MPN Workshop of the Carolinas 2025 | Targeting NET formation in patients with CMML: a novel therapeutic approach

So, across many different disease types ranging from autoimmune disease to solid cancers, there’s increased inflammation. And it’s been found that neutrophil extracellular trap formation or NET formation in these inflammatory diseases contributes to the chronic inflammation and also drives immunosuppression via T-cell exhaustion, contributing to cancer metastasis, cancer spread, cancer cell proliferation, and immune evasion mechanisms. 

So I have a laboratory that is dedicated to studying CMML and developing new therapies for CMML, and one of the things that we’re looking at right now is dysregulated neutrophil extracellular trap formation in CMML. And so my lab has found that NETs are abnormally increased in CMML. And we have collaborators at the University of Utah who have identified a compound, a novel compound actually, that was first discovered in cord blood that actually inhibits NET formation. It’s called neonatal NET inhibitory factor. And so we’re interested in using this compound pre-clinically to see if it inhibits NETosis in CMML. 
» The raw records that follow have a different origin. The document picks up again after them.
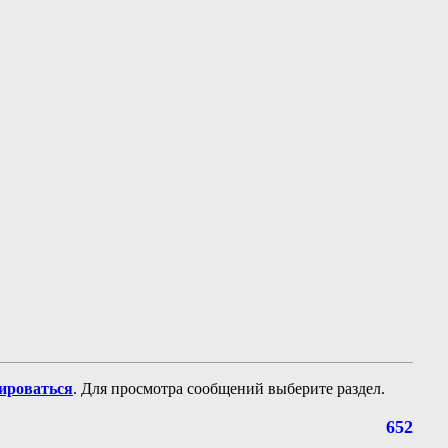
рироваться
. Для просмотра сообщений выберите раздел.
652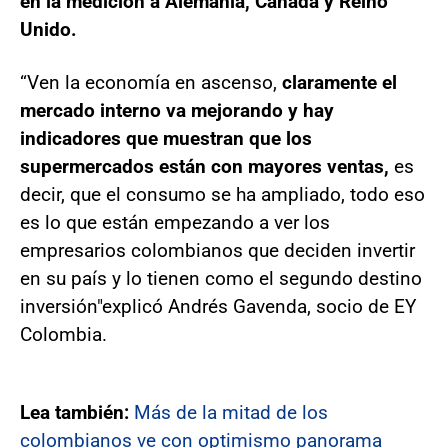
en la medición a Alemania, Canadá y Reino
Unido.
“Ven la economía en ascenso,
claramente el
mercado interno va mejorando y hay
indicadores que muestran que los
supermercados están con mayores ventas,
es
decir, que el consumo se ha ampliado, todo eso
es lo que están empezando a ver los
empresarios colombianos que deciden invertir
en su país y lo tienen como el segundo destino
inversión"explicó Andrés Gavenda, socio de EY
Colombia.
Lea también:
Más de la mitad de los
colombianos ve con optimismo panorama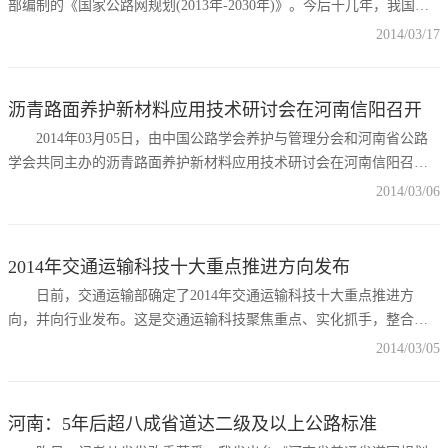
部编制的《国家公路网规划(2013年-2030年)》。今后十几年，我国将
投入4.7万亿元，到2030年建成总规模约40万公里的国家公路网。全国
2014/03/17
所有县级及以上行政区将都有普通国道覆盖，国家高速公路连接所有
地级行政中心及城镇人口超过20万的中等及以上城市。据交通运输部
总规划师戴东昌介绍，总规模为40.1万公里国家公路网由普通国道和国
沥青路面养护新材料应用技术研讨会在河南信阳召开
家
2014年03月05日，由中国公路学会养护与管理分会和河南省公路
学会共同主办的沥青路面养护新材料应用技术研讨会在河南信阳召
开，本次研讨会的主题为“沥青路面养护新材料应用技术”。参加会议的
2014/03/06
有自河南、湖北等省公路局、地市公路局、部分市政单位的工程管理
人员、科研技术人员200余人。到会的专家专家围绕沥青路面养护新材
料、新技术进行了交流研讨。 河南省交通运输厅原副厅长、河
2014年交通运输科技十大重点推进方向发布
日前，交通运输部确定了2014年交通运输科技十大重点推进方
向，并向行业发布。这是交通运输科技聚焦重点、实化抓手，整合优
势力量、支撑引领“四个交通”发展的重大举措。 今年，围绕“四个
2014/03/05
交通”发展，部科技司确立了“沥青路面快速维修技术及装备”、“高效水
上溢油处置技术、材料及装备”、“
河南：5年后超八成省道达二级及以上公路标准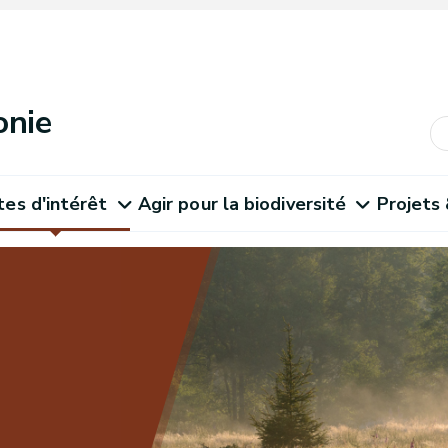
onie
tes d'intérêt
Agir pour la biodiversité
Projets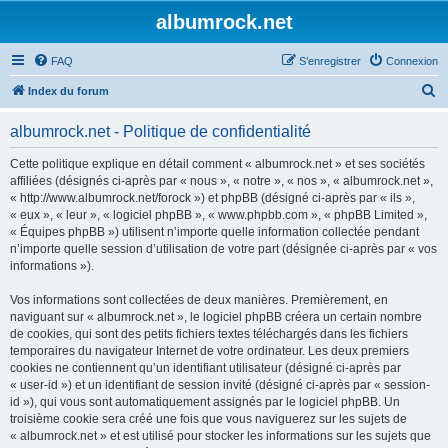
albumrock.net
FAQ
S’enregistrer
Connexion
R
Index du forum
e
albumrock.net - Politique de confidentialité
c
h
Cette politique explique en détail comment « albumrock.net » et ses sociétés
affiliées (désignés ci-après par « nous », « notre », « nos », « albumrock.net »,
e
« http://www.albumrock.net/forock ») et phpBB (désigné ci-après par « ils »,
r
« eux », « leur », « logiciel phpBB », « www.phpbb.com », « phpBB Limited »,
« Équipes phpBB ») utilisent n’importe quelle information collectée pendant
c
n’importe quelle session d’utilisation de votre part (désignée ci-après par « vos
h
informations »).
e
Vos informations sont collectées de deux manières. Premièrement, en
r
naviguant sur « albumrock.net », le logiciel phpBB créera un certain nombre
de cookies, qui sont des petits fichiers textes téléchargés dans les fichiers
temporaires du navigateur Internet de votre ordinateur. Les deux premiers
cookies ne contiennent qu’un identifiant utilisateur (désigné ci-après par
« user-id ») et un identifiant de session invité (désigné ci-après par « session-
id »), qui vous sont automatiquement assignés par le logiciel phpBB. Un
troisième cookie sera créé une fois que vous naviguerez sur les sujets de
« albumrock.net » et est utilisé pour stocker les informations sur les sujets que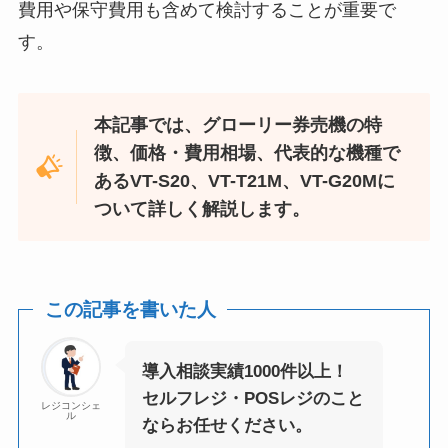
費用や保守費用も含めて検討することが重要で
す。
本記事では、グローリー券売機の特
徴、価格・費用相場、代表的な機種で
あるVT-S20、VT-T21M、VT-G20Mに
ついて詳しく解説します。
この記事を書いた人
導入相談実績1000件以上！
セルフレジ・POSレジのこと
レジコンシェ
ル
ならお任せください。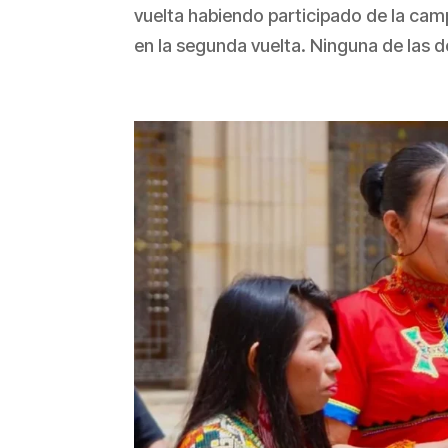
vuelta habiendo participado de la ca
en la segunda vuelta. Ninguna de las d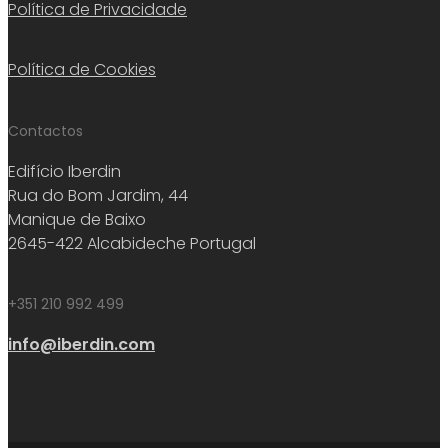
Política de Privacidade
Política de Cookies
Contactos
Edifício Iberdin
Rua do Bom Jardim, 44
Manique de Baixo
2645-422 Alcabideche Portugal
+351 210 992 499
info@iberdin.com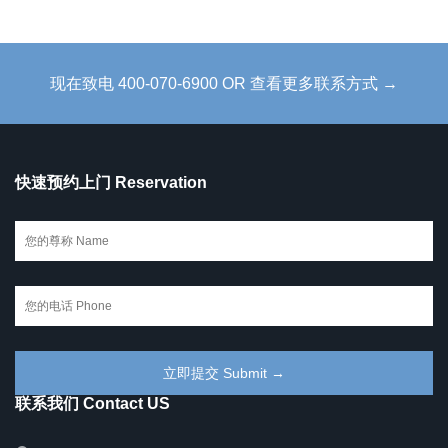
现在致电 400-070-6900 OR 查看更多联系方式 →
快速预约上门 Reservation
联系我们 Contact US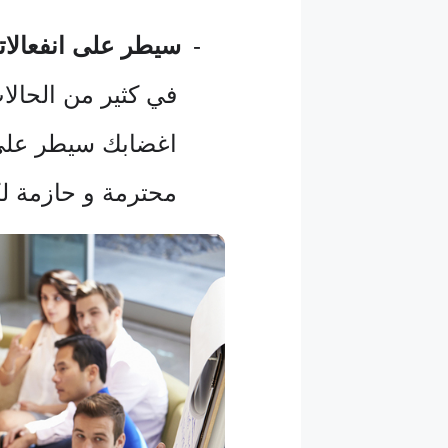
-
سيطر على انفعالا
في كثير من الحالات
اغضابك سيطر على 
محترمة و حازمة لك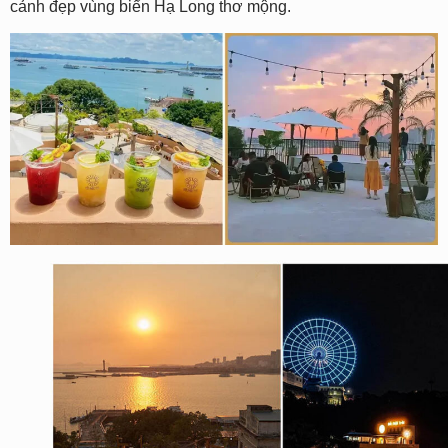
cảnh đẹp vùng biển Hạ Long thơ mộng.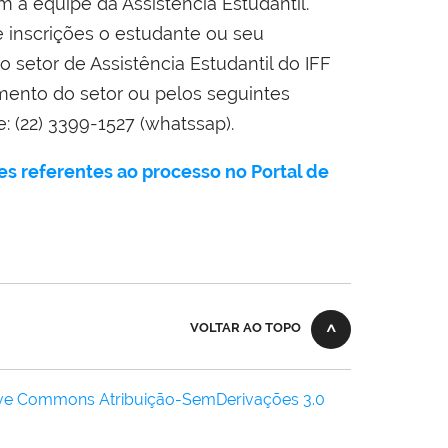
 a equipe da Assistência Estudantil.
e inscrições o estudante ou seu
o setor de Assistência Estudantil do IFF
amento do setor ou pelos seguintes
: (22) 3399-1527 (whatssap).
s referentes ao processo no Portal de
VOLTAR AO TOPO
ive Commons Atribuição-SemDerivações 3.0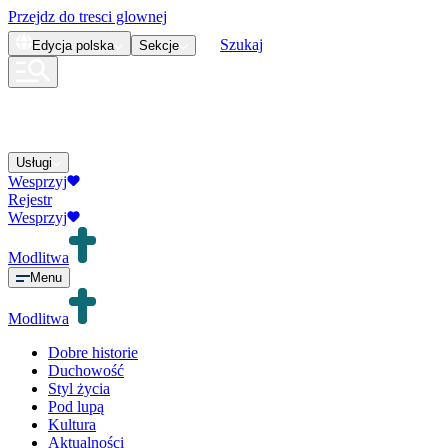
Przejdz do tresci glownej
Szukaj
Edycja
polska
Sekcje
Usługi
Wesprzyj
Rejestr
Wesprzyj
Modlitwa
Menu
Modlitwa
Dobre historie
Duchowość
Styl życia
Pod lupą
Kultura
Aktualności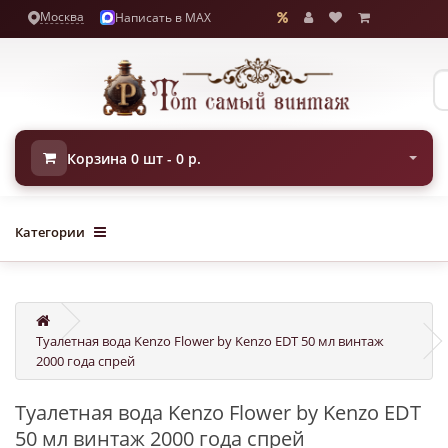
Москва
Написать в MAX
Корзина 0 шт - 0 р.
Категории
Туалетная вода Kenzo Flower by Kenzo EDT 50 мл винтаж
2000 года спрей
Туалетная вода Kenzo Flower by Kenzo EDT
50 мл винтаж 2000 года спрей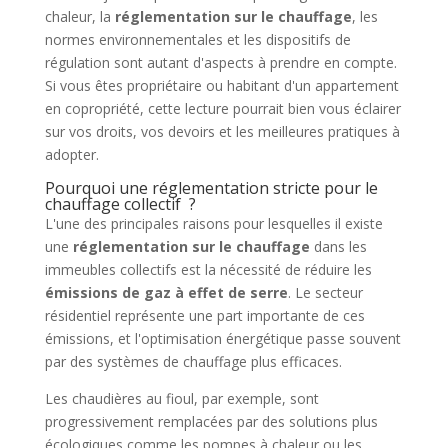
chaleur, la
réglementation sur le chauffage
, les
normes environnementales et les dispositifs de
régulation sont autant d'aspects à prendre en compte.
Si vous êtes propriétaire ou habitant d'un appartement
en copropriété, cette lecture pourrait bien vous éclairer
sur vos droits, vos devoirs et les meilleures pratiques à
adopter.
Pourquoi une réglementation stricte pour le
chauffage collectif ?
L'une des principales raisons pour lesquelles il existe
une
réglementation sur le chauffage
dans les
immeubles collectifs est la nécessité de réduire les
émissions de gaz à effet de serre
. Le secteur
résidentiel représente une part importante de ces
émissions, et l'optimisation énergétique passe souvent
par des systèmes de chauffage plus efficaces.
Les chaudières au fioul, par exemple, sont
progressivement remplacées par des solutions plus
écologiques comme les pompes à chaleur ou les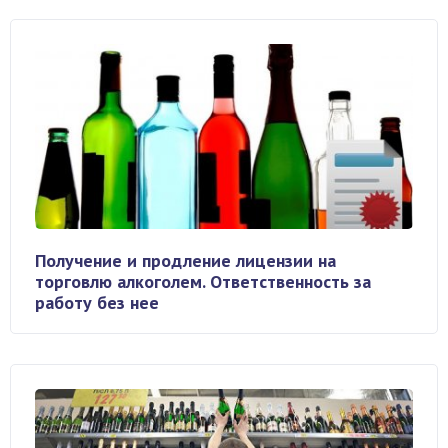
Получение и продление лицензии на
торговлю алкоголем. Ответственность за
работу без нее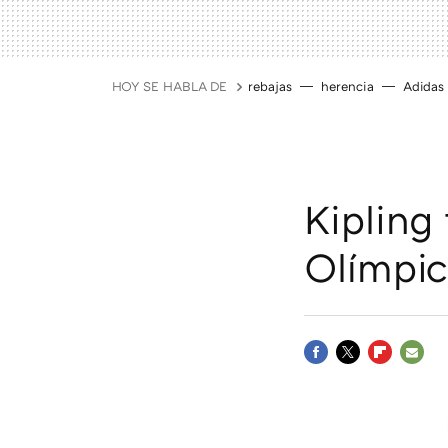
HOY SE HABLA DE
rebajas
herencia
Adidas
Kipling
Olímpi
FACEBOOK
TWITTER
FLIPBOAR
E-
MAIL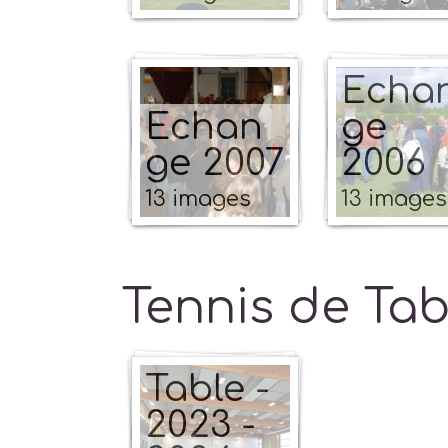
Echa
Echan
ge
ge 2007
2006
13 images
13 images
Tennis de Tab
Tennis
de
Table -
2023 -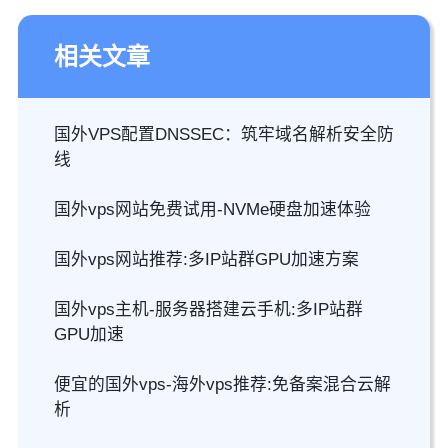
相关文章
国外VPS配置DNSSEC：筑牢域名解析安全防
线
国外vps网站免费试用-NVMe硬盘加速体验
国外vps网站推荐:多IP站群GPU加速方案
国外vps主机-服务器搭建云手机:多IP站群
GPU加速
便宜的国外vps-海外vps推荐:免备案混合云解
析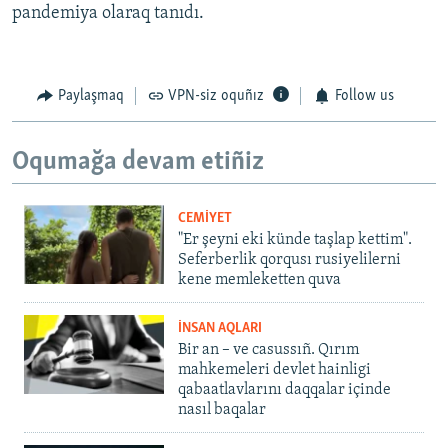
pandemiya olaraq tanıdı.
Paylaşmaq
VPN-siz oquñız
Follow us
Oqumağa devam etiñiz
CEMİYET
"Er şeyni eki künde taşlap kettim".
Seferberlik qorqusı rusiyelilerni
kene memleketten quva
İNSAN AQLARI
Bir an – ve casussıñ. Qırım
mahkemeleri devlet hainligi
qabaatlavlarını daqqalar içinde
nasıl baqalar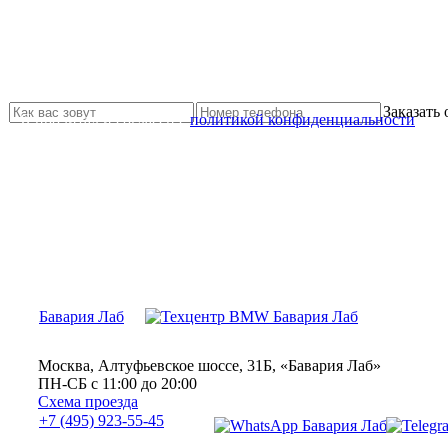
Не нашли нужной услуги?
Свяжитесь с нами и мы Вам обязательно поможем
Заказать
Я прочитал и согласен с
политикой конфиденциальности
Бавария Лаб
Москва, Алтуфьевское шоссе, 31Б, «Бавария Лаб»
ПН-СБ с 11:00 до 20:00
Схема проезда
+7 (495) 923-55-45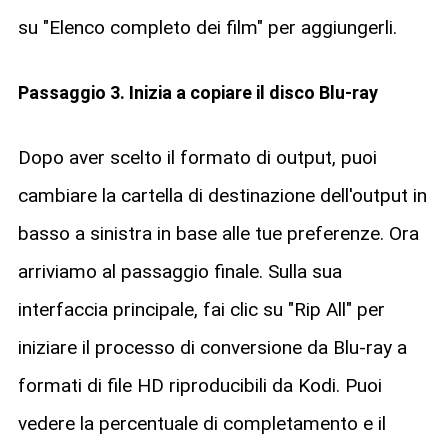
su "Elenco completo dei film" per aggiungerli.
Passaggio 3. Inizia a copiare il disco Blu-ray
Dopo aver scelto il formato di output, puoi
cambiare la cartella di destinazione dell'output in
basso a sinistra in base alle tue preferenze. Ora
arriviamo al passaggio finale. Sulla sua
interfaccia principale, fai clic su "Rip All" per
iniziare il processo di conversione da Blu-ray a
formati di file HD riproducibili da Kodi. Puoi
vedere la percentuale di completamento e il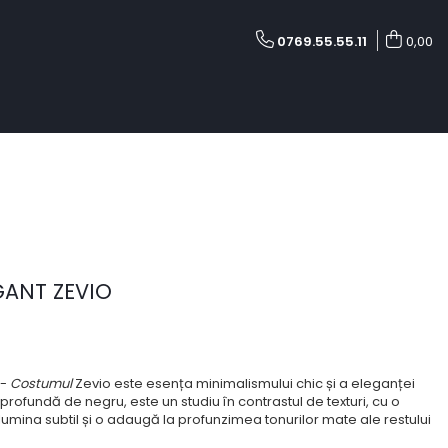
0769.55.55.11
0,00
ANT ZEVIO
-
Costumul
Zevio este esența minimalismului chic și a eleganței
rofundă de negru, este un studiu în contrastul de texturi, cu o
umina subtil și o adaugă la profunzimea tonurilor mate ale restului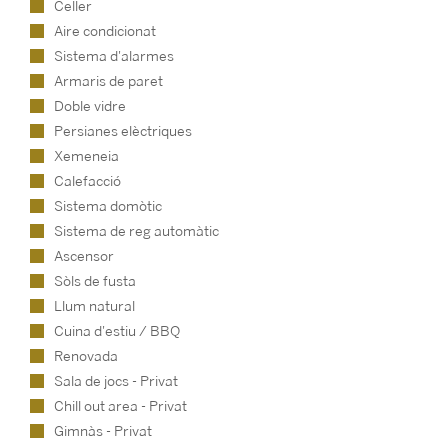
Celler
Aire condicionat
Sistema d'alarmes
Armaris de paret
Doble vidre
Persianes elèctriques
Xemeneia
Calefacció
Sistema domòtic
Sistema de reg automàtic
Ascensor
Sòls de fusta
Llum natural
Cuina d'estiu / BBQ
Renovada
Sala de jocs - Privat
Chill out area - Privat
Gimnàs - Privat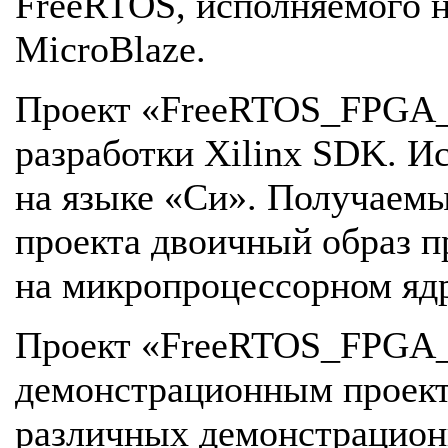
FreeRTOS, исполняемого 
MicroBlaze.
Проект «FreeRTOS_FPGA_D
разработки Xilinx SDK. И
на языке «Cи». Получаемы
проекта двоичный образ п
на микропроцессорном ядр
Проект «FreeRTOS_FPGA_
демонстрационным проекто
различных демонстрацион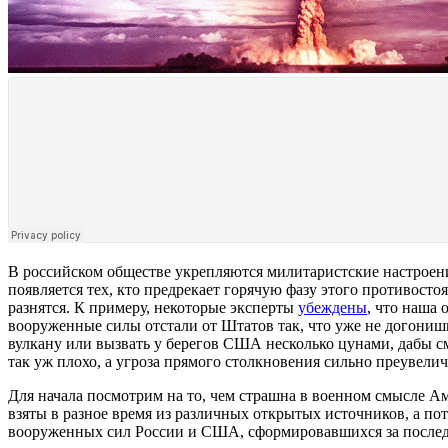
В российском обществе укрепляются милитаристские настроен
появляется тех, кто предрекает горячую фазу этого противост
разнятся. К примеру, некоторые эксперты
убеждены
, что наша
вооруженные силы отстали от Штатов так, что уже не догониш
вулкану или вызвать у берегов США несколько цунами, дабы см
так уж плохо, а угроза прямого столкновения сильно преувелич
Для начала посмотрим на то, чем страшна в военном смысле А
взяты в разное время из различных открытых источников, а по
вооруженных сил России и США, сформировавшихся за последни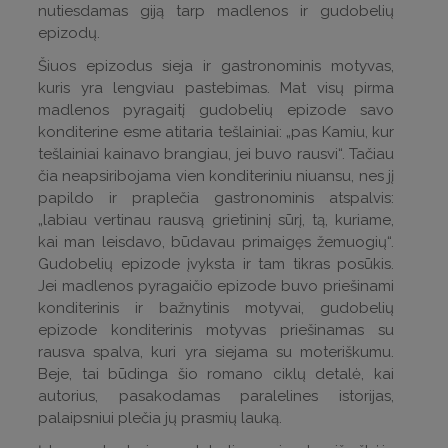
nutiesdamas giją tarp madlenos ir gudobelių
epizodų.
Šiuos epizodus sieja ir gastronominis motyvas,
kuris yra lengviau pastebimas. Mat visų pirma
madlenos pyragaitį gudobelių epizode savo
konditerine esme atitaria tešlainiai: „pas Kamiu, kur
tešlainiai kainavo brangiau, jei buvo rausvi“. Tačiau
čia neapsiribojama vien konditeriniu niuansu, nes jį
papildo ir praplečia gastronominis atspalvis:
„labiau vertinau rausvą grietininį sūrį, tą, kuriame,
kai man leisdavo, būdavau primaigęs žemuogių“.
Gudobelių epizode įvyksta ir tam tikras posūkis.
Jei madlenos pyragaičio epizode buvo priešinami
konditerinis ir bažnytinis motyvai, gudobelių
epizode konditerinis motyvas priešinamas su
rausva spalva, kuri yra siejama su moteriškumu.
Beje, tai būdinga šio romano ciklų detalė, kai
autorius, pasakodamas paralelines istorijas,
palaipsniui plečia jų prasmių lauką.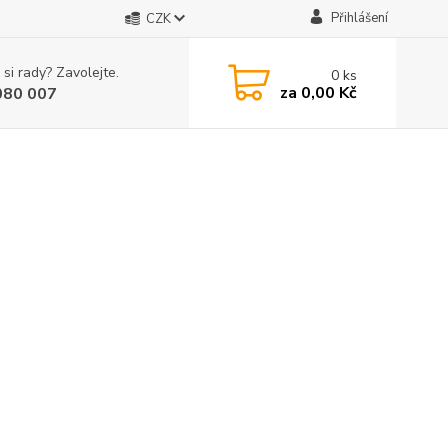
Přihlášení
CZK
 si rady? Zavolejte.
0
ks
za
0,00 Kč
080 007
So I think that NET inhibitors on their own are unlikely to be used as single agents ultimately, because they are…we can think of them as anti-inflammatory agents. I think they would be used most in conjunction with more standard cytoreductive therapies like hypomethylating agents or perhaps small molecule inhibitors. So I think that their use as a single agent is somewhat limited, but in conjunction with other agents targeting other disease pathways, it could be quite effective.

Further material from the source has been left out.